In practice such a filter bag is manufactured with the method according to this invention. Manufacture begins from a shaped tube, flattened continuously, form a web of head weldable filter paper, and characterized in that on this tube moving and being flattened continuously operations take place that feed equidistant fractions of infusion product dose, folding and longitudinal heat welding and transversal heat welding, at intervals, in order to enclose said fractions of dose with each transversal heat welding operation so that each of said transversal heat welding operations makes at the same time both the bottom and the seal for the pockets or lobes in succession; also the feeding of tags (labels) at intervals from the mean transversal line of the alternate transversal heat welds and longitudinally of a continuous thread in contact with the external surface of the shaped flattened tube and of a heat weldable piece of material through said alternate transversal heat welds partially against said tags (labels); also the heat welding of said heat weldable pieces so as to connect said thread to said tags (labels) and the thread to said tube through said alternate transversal heat welds; also the cutting of said tube so structured along the mean transversal line of said transversal alternate heat welds into sections comprising at least two successive pockets or lobes; also the folding of said sections with at least two pockets or lobes around the corresponding intermediate transversal heat weld so as to superimpose or set up back-to-back; said lobes and also the joining by heat welding the respective resulting transversal end edges side by side with the help of of the corresponding piece of heat weldable piece of material.

Further features and advantages of the filter bag and the method for its production according to the present invention will become more evident in the detailed description that follows of one of their preferred practical embodiments given purely by way of example and therefore not exhaustive, with reference to the appended drawings wherein:

BRIEF DESCRIPTION OF THE DRAWINGS

FIGS. 1, 1A, 1A and 1C show in succession the stages through which the filter bag according to the invention is obtained from a web of filter paper; FIG. 1 being a perspective view of the initial section of the web seen from above and FIGS. 1A, 1B and 1C being the intermediate and end sections, always in perspective, but from below;

FIG. 2 shows, perspectively and from below, an enlarged detail;

FIGS. 3 and 4 show perspectively the filter bag in its positions of use, one of which for the packaging in lots for sale;

FIG. 5 shows the same filter bag from the side in the said position of use and packaging in lots for sale; and

FIG. 6 shows a boxed pack of such filter bags ready for sale.

As said earlier, the filter bag for infusion products made of heat weldable filter paper according to the present invention, shown in its entirety (1) is composed of a tubular essentially flat structure with median longitudinal weld (2) on a surface, by way of multiple pockets or lobes, either in succession or in series (3) and (4)--in particular cf. FIGS. 3, 4 and 5--each of which can contain a corresponding fraction (5) and (6) of dose or unit quantity of infusion product, for example tea grindings.

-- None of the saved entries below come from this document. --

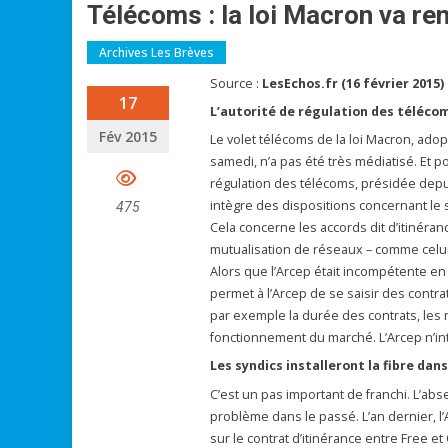
Télécoms : la loi Macron va ren
Archives Les Brèves
Source :
LesEchos.fr (16 février 2015)
17
L’autorité de régulation des télécom
Fév 2015
Le volet télécoms de la loi Macron, ado
samedi, n’a pas été très médiatisé. Et p
régulation des télécoms, présidée depui
intègre des dispositions concernant le
475
Cela concerne les accords dit d’itinéra
mutualisation de réseaux – comme celui
Alors que l’Arcep était incompétente en l
permet à l’Arcep de se saisir des contra
par exemple la durée des contrats, les 
fonctionnement du marché. L’Arcep n’int
Les syndics installeront la fibre dan
C’est un pas important de franchi. L’a
problème dans le passé. L’an dernier, l’
sur le contrat d’itinérance entre Free e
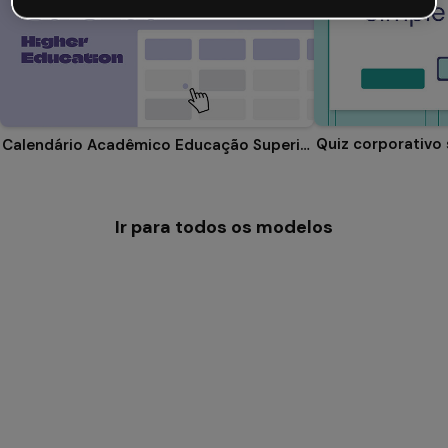
Quiz corporativo
Calendário Acadêmico Educação Superior
Ir para todos os modelos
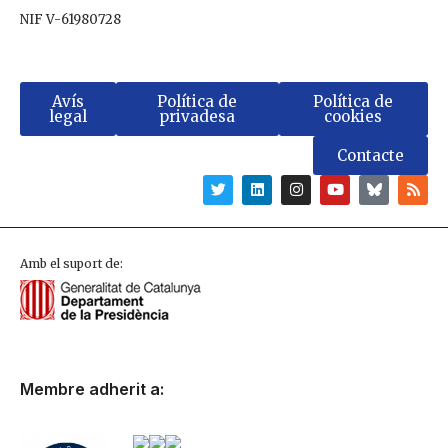
NIF V-61980728
Avís
Política de
Política de
legal
privadesa
cookies
Contacte
Amb el suport de:
Membre adherit a:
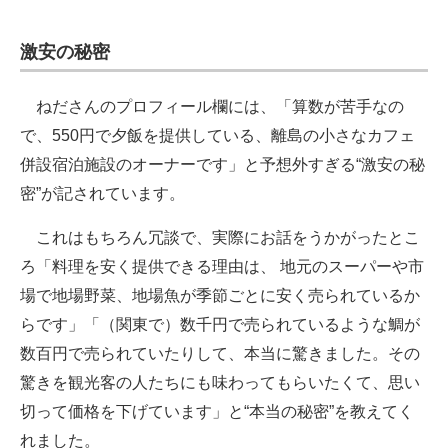
激安の秘密
ねださんのプロフィール欄には、「算数が苦手なの
で、550円で夕飯を提供している、離島の小さなカフェ
併設宿泊施設のオーナーです」と予想外すぎる“激安の秘
密”が記されています。
これはもちろん冗談で、実際にお話をうかがったとこ
ろ「料理を安く提供できる理由は、 地元のスーパーや市
場で地場野菜、地場魚が季節ごとに安く売られているか
らです」「（関東で）数千円で売られているような鯛が
数百円で売られていたりして、本当に驚きました。その
驚きを観光客の人たちにも味わってもらいたくて、思い
切って価格を下げています」と“本当の秘密”を教えてく
れました。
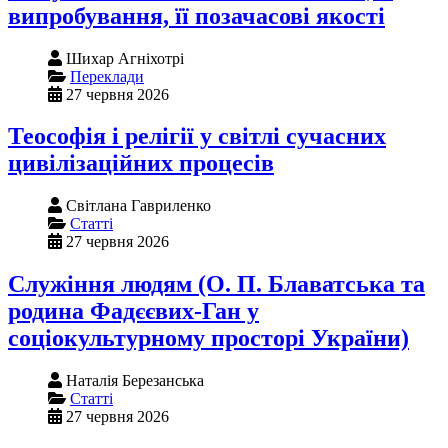
випробування, її позачасові якості
Шихар Агніхотрі
Переклади
27 червня 2026
Теософія і релігії у світлі сучасних
цивілізаційних процесів
Світлана Гавриленко
Статті
27 червня 2026
Служіння людям (О. П. Блаватська та
родина Фадєєвих-Ган у
соціокультурному просторі України)
Наталія Березанська
Статті
27 червня 2026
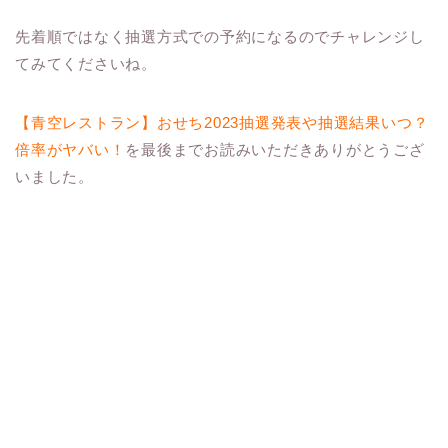
先着順ではなく抽選方式での予約になるのでチャレンジし
てみてくださいね。
【青空レストラン】おせち2023抽選発表や抽選結果いつ？
倍率がヤバい！
を最後までお読みいただきありがとうござ
いました。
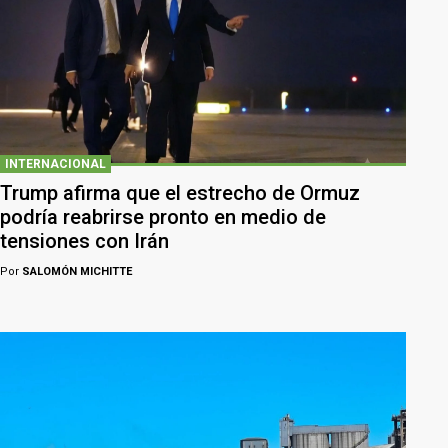
INTERNACIONAL
Trump afirma que el estrecho de Ormuz
podría reabrirse pronto en medio de
tensiones con Irán
Por
SALOMÓN MICHITTE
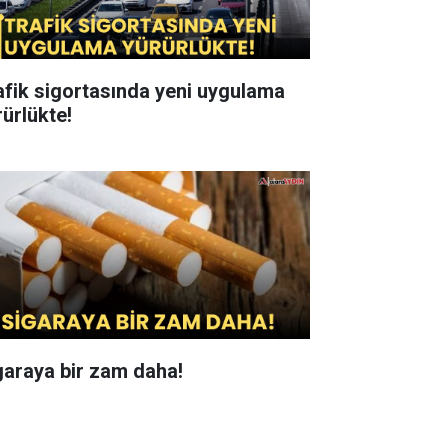
afik sigortasında yeni uygulama
rürlükte!
garaya bir zam daha!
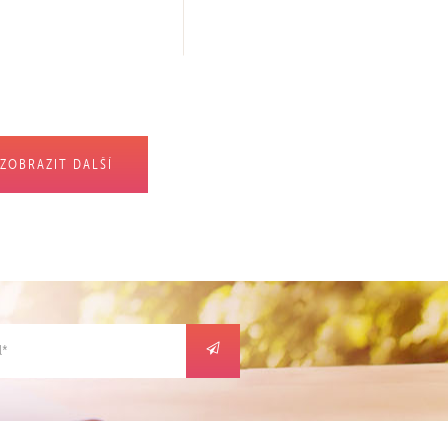
ZOBRAZIT DALŠÍ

Said container pockets (3) and (4) are defined by alternate transversal heat welds (7) and an intermediate one (8).

Substantially, along the transversal heat welds (7), as will be seen later, a heat weldable piece of material (9) is heat welded, known in the trade under the Registered Trade Mark "MYLAR", to the two ends of a thread (10), one of which also terminates in a non heat weldable paper tag (label) (11).

In practice, such a bag structure (1) can assume, as envisaged in effect by the invention, two positions of use: one in the flattened form (cf. FIGS. 3, 5 and 6) for packaging in lots in boxes (13) (FIG. 6) for sale, with said pockets or lobes (3) and (4) in succession flattened and superimposed or back-to-back by folding pocket (3) over pocket (4) along the intermediate weld (8); the other, in an opened out or distended position of the pockets or lobes, one after the other or in series; in the manner explained later (cf. FIG. 4).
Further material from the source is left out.